Description of the task: Each line from the one containing "samba-domainjoin-gui-3.6.23-51.el6.i686.rpm" through the last line of the records is to be repeated exactly, with all pictures left out.

──────── Record set ────────

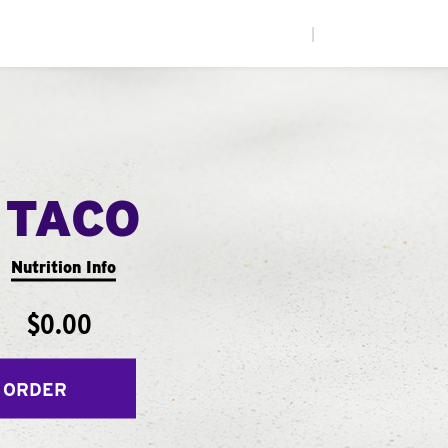
|
 TACO
Nutrition Info
$0.00
 ORDER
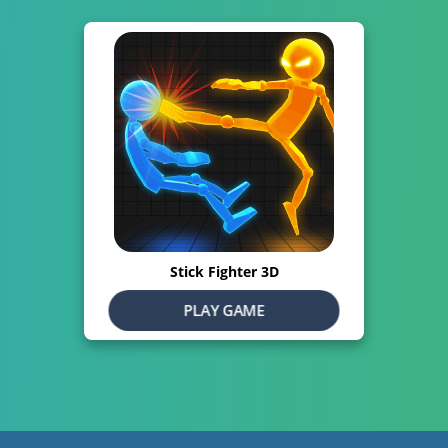
Stick Fighter 3D
PLAY GAME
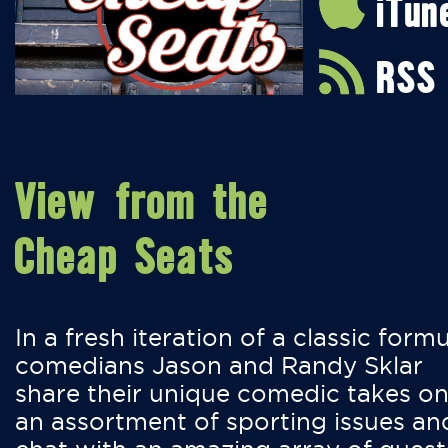
iTun
RSS
View from the
Cheap Seats
In a fresh iteration of a classic formu
comedians Jason and Randy Sklar
share their unique comedic takes o
an assortment of sporting issues an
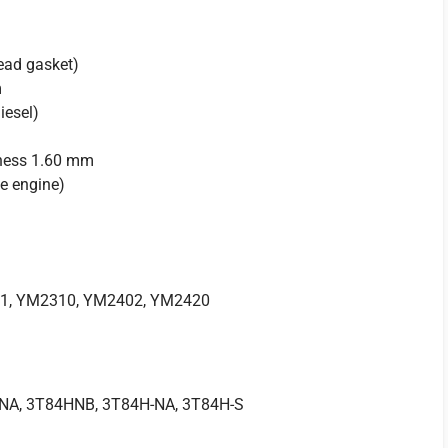
ead gasket)
m
iesel)
ness 1.60 mm
e engine)
1, YM2310, YM2402, YM2420
1
NA, 3T84HNB, 3T84H-NA, 3T84H-S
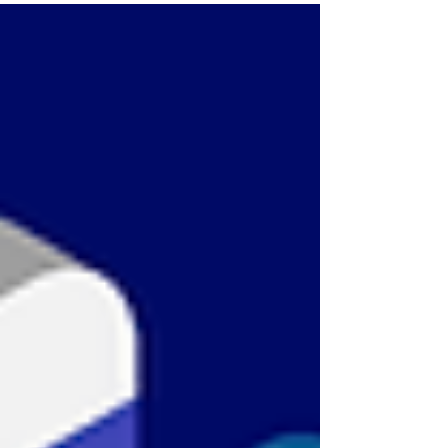
around the world own a...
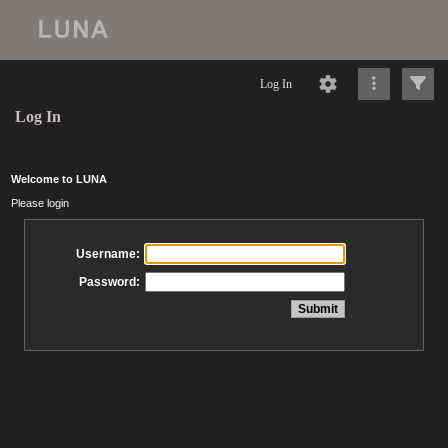
Log In
Log In
Welcome to LUNA
Please login
Username:
Password:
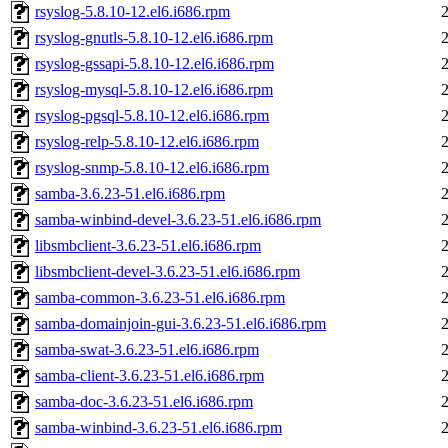
rsyslog-5.8.10-12.el6.i686.rpm
rsyslog-gnutls-5.8.10-12.el6.i686.rpm
rsyslog-gssapi-5.8.10-12.el6.i686.rpm
rsyslog-mysql-5.8.10-12.el6.i686.rpm
rsyslog-pgsql-5.8.10-12.el6.i686.rpm
rsyslog-relp-5.8.10-12.el6.i686.rpm
rsyslog-snmp-5.8.10-12.el6.i686.rpm
samba-3.6.23-51.el6.i686.rpm
samba-winbind-devel-3.6.23-51.el6.i686.rpm
libsmbclient-3.6.23-51.el6.i686.rpm
libsmbclient-devel-3.6.23-51.el6.i686.rpm
samba-common-3.6.23-51.el6.i686.rpm
samba-domainjoin-gui-3.6.23-51.el6.i686.rpm
samba-swat-3.6.23-51.el6.i686.rpm
samba-client-3.6.23-51.el6.i686.rpm
samba-doc-3.6.23-51.el6.i686.rpm
samba-winbind-3.6.23-51.el6.i686.rpm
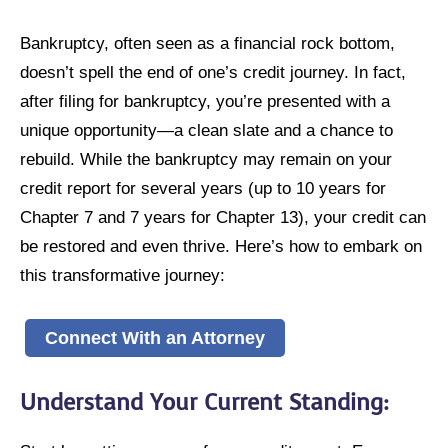
Bankruptcy, often seen as a financial rock bottom,
doesn’t spell the end of one’s credit journey. In fact,
after filing for bankruptcy, you’re presented with a
unique opportunity—a clean slate and a chance to
rebuild. While the bankruptcy may remain on your
credit report for several years (up to 10 years for
Chapter 7 and 7 years for Chapter 13), your credit can
be restored and even thrive. Here’s how to embark on
this transformative journey:
Connect With an Attorney
Understand Your Current Standing
:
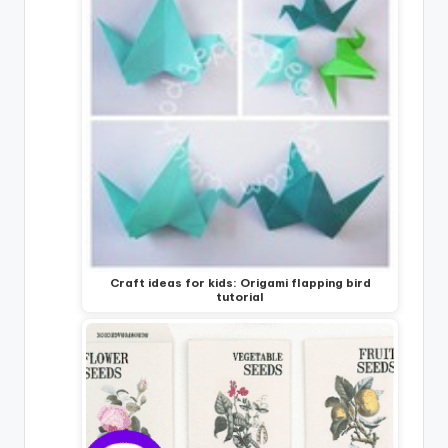
Craft ideas for kids: Origami flapping bird
tutorial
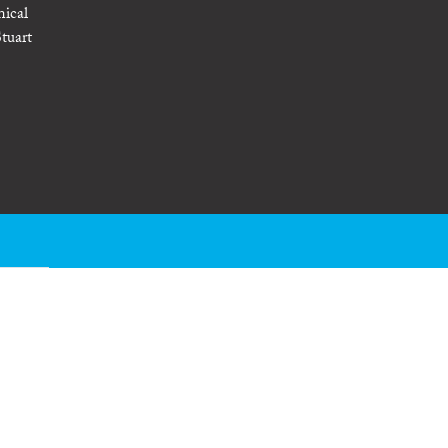
nical
tuart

────────

Output below:
samba-domainjoin-gui-3.6.23-51.el6.i686.rpm
samba-swat-3.6.23-51.el6.i686.rpm
samba-client-3.6.23-51.el6.i686.rpm
samba-doc-3.6.23-51.el6.i686.rpm
samba-winbind-3.6.23-51.el6.i686.rpm
Bankruptcy, often seen as a financial rock bottom,
doesn’t spell the end of one’s credit journey. In fact,
after filing for bankruptcy, you’re presented with a
unique opportunity—a clean slate and a chance to
rebuild. While the bankruptcy may remain on your
credit report for several years (up to 10 years for
Chapter 7 and 7 years for Chapter 13), your credit can
be restored and even thrive. Here’s how to embark on
this transformative journey:
Connect With an Attorney
Understand Your Current Standing
:
Craft ideas for kids: Origami flapping bird
tutorial
nical
tuart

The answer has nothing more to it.